The presently disclosed invention relates to a patch antenna and, more particularly, to a multilayer patch antenna that is embedded in a laminated window glass and receives and/or transmits electromagnetic signals for connected vehicle communications.

BACKGROUND OF THE INVENTION

In automotive glazings such as windshields and back windows, antennas for the reception and/or transmission of radio frequency waves such as AM, FM, TV, DAB, RKE, etc. are often carried on or incorporated in the glazing. Such antennas have been formed by printing conductive lines such as silver or copper onto a glazing transparency or by laminating metal wires or strips between transparency layers of the vehicle glazing. Such antennas offer advantages of aerodynamic performance for the vehicle as well as provide an aesthetically pleasing, streamline appearance for the vehicle.

In recent years, the automotive industry has developed vehicles that are capable of communicating via radio frequency signals and other communication channels. Such vehicles are sometimes referred to as “the connected car.” New vehicle models offer a growing list of optional features such as safety improvements and features that enable Dedicated Short Range Communications (DSRC) radios for vehicle-to-vehicle (V2V) and vehicle-to-infrastructure (V2I) communications. Currently, the automotive industry is moving from assisted driving toward autonomous driving. Each new car connection, whether by cellular, WLAN or DSRC, requires an antenna that supports the respective communication channel. In some cases, as many as six antennas may be required for cellular service and another six DSRC antennas for V2V and V2I communications. Designing antennas that can be accommodated by space that is available on the vehicle presents a significant challenge. Integrating antennas in the vehicle glazings offers advantages of improved aesthetics, simplified antenna packaging, reduced weight, discouraging theft and vandalism, and eliminating holes in the vehicle body that are prone to water invasion and other problems. Therefore, there has been a need for antennas that are capable of operating at high frequencies (e.g. above 2 GHz) and that can be mounted on a vehicle without protruding from the exterior of the vehicle or into the interior passenger compartment.

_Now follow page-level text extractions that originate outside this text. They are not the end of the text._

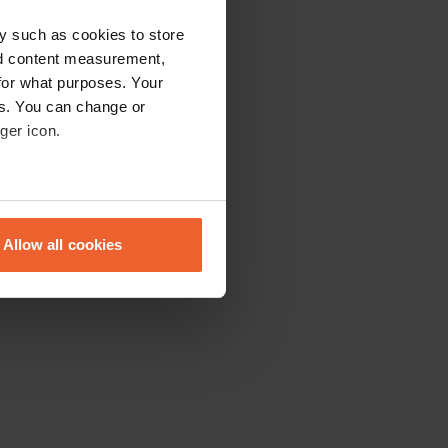
y such as cookies to store
nd content measurement,
for what purposes. Your
es. You can change or
ger icon.
eral meters
Allow all cookies
ails section
.
se our traffic. We also share
ers who may combine it with
 services.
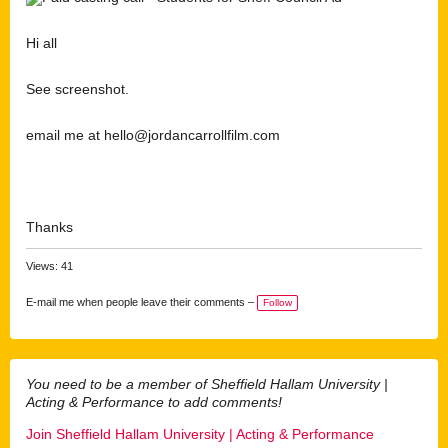
Hi all
See screenshot.
email me at hello@jordancarrollfilm.com
Thanks
Views: 41
E-mail me when people leave their comments –
Follow
You need to be a member of Sheffield Hallam University |
Acting & Performance to add comments!
Join Sheffield Hallam University | Acting & Performance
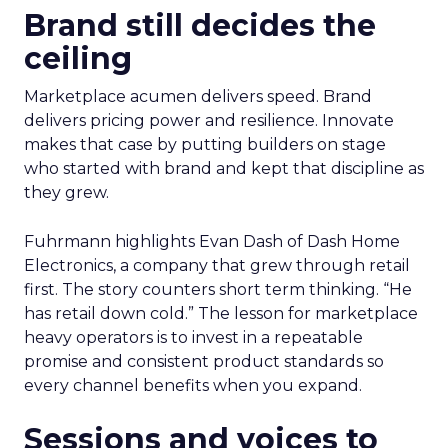
Brand still decides the
ceiling
Marketplace acumen delivers speed. Brand
delivers pricing power and resilience. Innovate
makes that case by putting builders on stage
who started with brand and kept that discipline as
they grew.
Fuhrmann highlights Evan Dash of Dash Home
Electronics, a company that grew through retail
first. The story counters short term thinking. “He
has retail down cold.” The lesson for marketplace
heavy operators is to invest in a repeatable
promise and consistent product standards so
every channel benefits when you expand.
Sessions and voices to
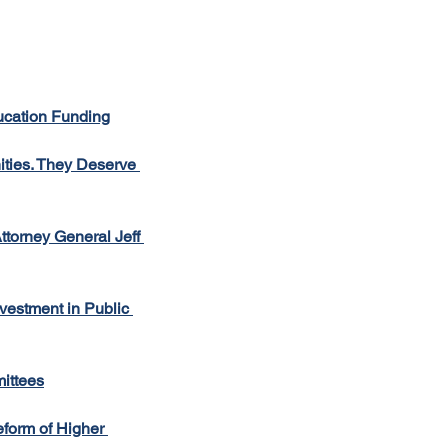
ucation Funding
ties. They Deserve 
torney General Jeff 
estment in Public 
ittees
form of Higher 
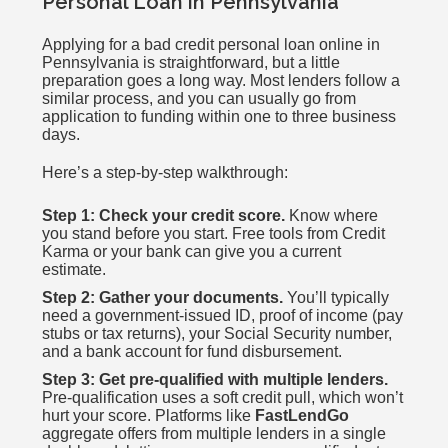
Personal Loan in Pennsylvania
Applying for a bad credit personal loan online in
Pennsylvania is straightforward, but a little
preparation goes a long way. Most lenders follow a
similar process, and you can usually go from
application to funding within one to three business
days.
Here’s a step-by-step walkthrough:
Step 1: Check your credit score.
Know where
you stand before you start. Free tools from Credit
Karma or your bank can give you a current
estimate.
Step 2: Gather your documents.
You’ll typically
need a government-issued ID, proof of income (pay
stubs or tax returns), your Social Security number,
and a bank account for fund disbursement.
Step 3: Get pre-qualified with multiple lenders.
Pre-qualification uses a soft credit pull, which won’t
hurt your score. Platforms like
FastLendGo
aggregate offers from multiple lenders in a single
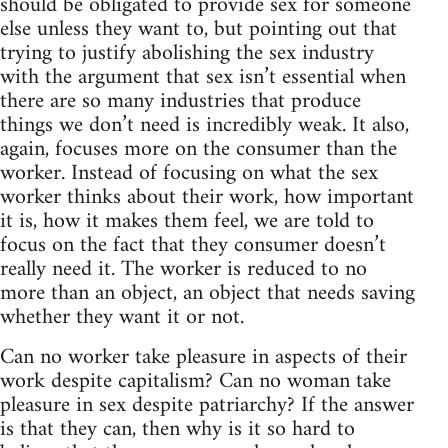
should be obligated to provide sex for someone
else unless they want to, but pointing out that
trying to justify abolishing the sex industry
with the argument that sex isn’t essential when
there are so many industries that produce
things we don’t need is incredibly weak. It also,
again, focuses more on the consumer than the
worker. Instead of focusing on what the sex
worker thinks about their work, how important
it is, how it makes them feel, we are told to
focus on the fact that they consumer doesn’t
really need it. The worker is reduced to no
more than an object, an object that needs saving
whether they want it or not.
Can no worker take pleasure in aspects of their
work despite capitalism? Can no woman take
pleasure in sex despite patriarchy? If the answer
is that they can, then why is it so hard to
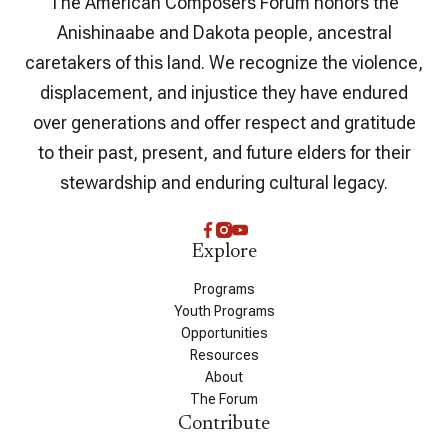
The American Composers Forum honors the
Anishinaabe and Dakota people, ancestral
caretakers of this land. We recognize the violence,
displacement, and injustice they have endured
over generations and offer respect and gratitude
to their past, present, and future elders for their
stewardship and enduring cultural legacy.
Explore
Programs
Youth Programs
Opportunities
Resources
About
The Forum
Contribute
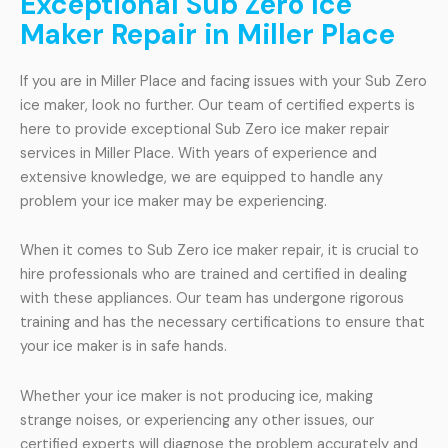
Exceptional Sub Zero Ice
Maker Repair in Miller Place
If you are in Miller Place and facing issues with your Sub Zero
ice maker, look no further. Our team of certified experts is
here to provide exceptional Sub Zero ice maker repair
services in Miller Place. With years of experience and
extensive knowledge, we are equipped to handle any
problem your ice maker may be experiencing.
When it comes to Sub Zero ice maker repair, it is crucial to
hire professionals who are trained and certified in dealing
with these appliances. Our team has undergone rigorous
training and has the necessary certifications to ensure that
your ice maker is in safe hands.
Whether your ice maker is not producing ice, making
strange noises, or experiencing any other issues, our
certified experts will diagnose the problem accurately and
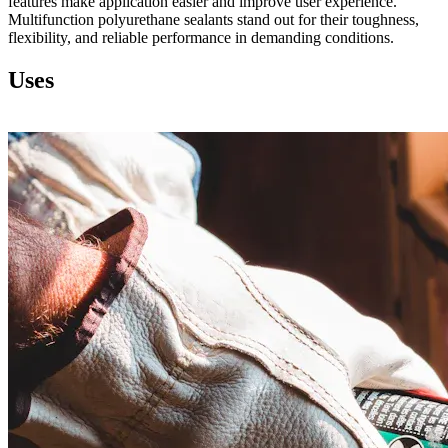
features make application easier and improve user experience.
Multifunction polyurethane sealants stand out for their toughness,
flexibility, and reliable performance in demanding conditions.
Uses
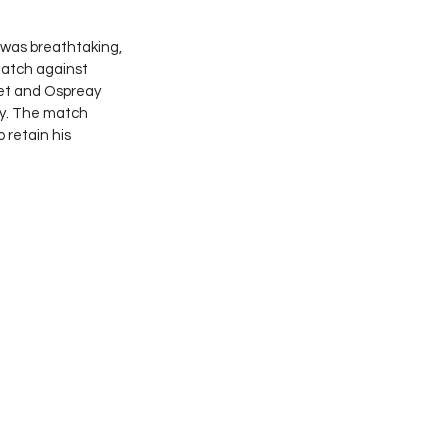
 was breathtaking, 
match against 
et and Ospreay 
ty. The match 
o retain his 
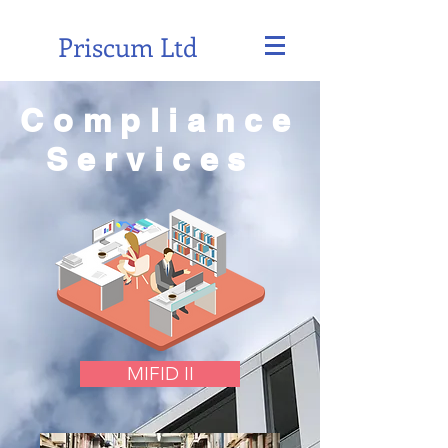
Priscum Ltd
Compliance
Services
MIFID II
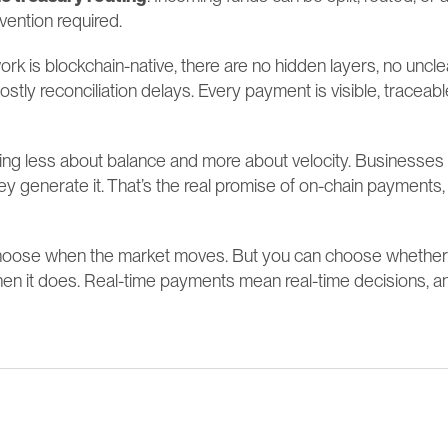
vention required.
k is blockchain-native, there are no hidden layers, no uncle
ostly reconciliation delays. Every payment is visible, traceabl
ming less about balance and more about velocity. Businesses
ey generate it. That’s the real promise of on-chain payments, a
choose when the market moves. But you can choose whether y
en it does. Real-time payments mean real-time decisions, 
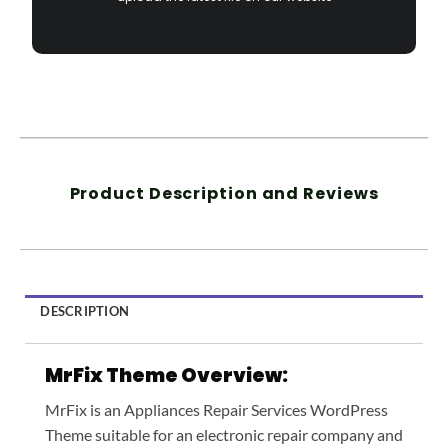
Product Description and Reviews
DESCRIPTION
MrFix Theme Overview:
MrFix is an Appliances Repair Services WordPress
Theme suitable for an electronic repair company and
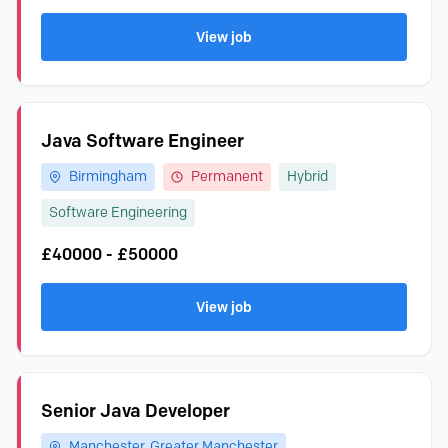
View job
Java Software Engineer
Birmingham
Permanent
Hybrid
Software Engineering
£40000 - £50000
View job
Senior Java Developer
Manchester, Greater Manchester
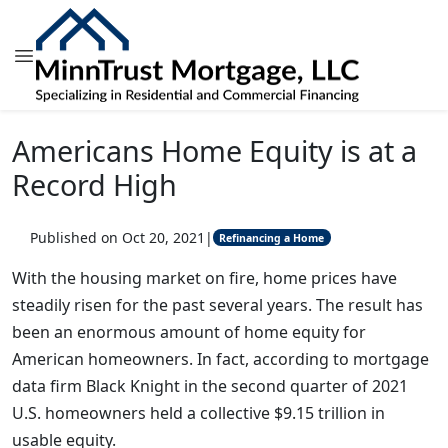
Americans Home Equity is at a
Record High
Published on Oct 20, 2021
|
Refinancing a Home
With the housing market on fire, home prices have
steadily risen for the past several years. The result has
been an enormous amount of home equity for
American homeowners. In fact, according to mortgage
data firm Black Knight in the second quarter of 2021
U.S. homeowners held a collective $9.15 trillion in
usable equity.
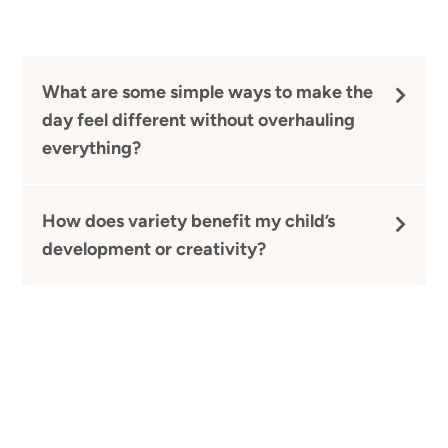
What are some simple ways to make the
day feel different without overhauling
everything?
How does variety benefit my child’s
development or creativity?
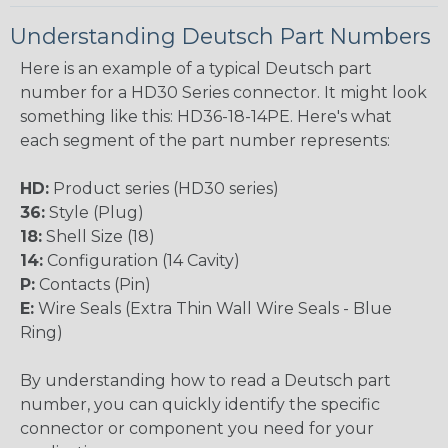
Understanding Deutsch Part Numbers
Here is an example of a typical Deutsch part
number for a HD30 Series connector. It might look
something like this: HD36-18-14PE. Here's what
each segment of the part number represents:
HD:
Product series (HD30 series)
36:
Style (Plug)
18:
Shell Size (18)
14:
Configuration (14 Cavity)
P:
Contacts (Pin)
E:
Wire Seals (Extra Thin Wall Wire Seals - Blue
Ring)
By understanding how to read a Deutsch part
number, you can quickly identify the specific
connector or component you need for your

US patent application US 2018/0037007 A1 illustrates a patch antenna that is attached to the interior surface of the inner pane of a laminated glass for Global Navigation Satellite System (GNSS) application. U.S. Pat. No. 7,126,549 B2 describes a patch antenna that is attached to the interior surface of the inner pane of a laminated glass for Satellite Digital Audio Radio Service (SDARS). Both of those patch antennas are attached to the inner surface of the transparency and provide a narrow band that is characteristic of patch antennas. Additionally, those designs require a relatively expensive low loss substrate material and, due to curvature of the vehicle glazing, the substrate may not be appropriately secured to the glazing. In addition, the antenna patch is printed on one of the inner surfaces of a transparency that is covered with black paint for aesthetic reasons. That design makes alignment of the antenna substrate and the patch more problematic for production in commercial quantities.

The rapid growth in connected vehicle communications has given rise to a need to integrate more and more antennas on the vehicle. There is, therefore, a need for DSRC, Wi-Fi, WLAN and Bluetooth antennas that can be mounted to a surface of the vehicle, but that do not extend from the exterior of the vehicle or protrude into the interior passenger compartment. In addition, there is a practical need that such antennas can be accommodated by existing vehicle parts as standard equipment with minimum cost. Still further, it is also important that such antennas maintain the aesthetic or appearance of the vehicle and require only limited modification to existing glazing structure and manufacturing processes. Furthermore, there is also need for a single antenna having wide band characteristics which can receive and transmit over the entire Wi-Fi and DSRC frequency band.

SUMMARY OF THE INVENTION

The presently disclosed invention discloses a slot coupled glass patch antenna suitable for 5 GHz WLAN/Wi-Fi, DSRC, V2V and V2I communications. The disclosed patch antenna is embedded into a laminated vehicle window glass with a plurality of antenna feed methods. The antenna has wide-band impedance matching and frequency tuning capability.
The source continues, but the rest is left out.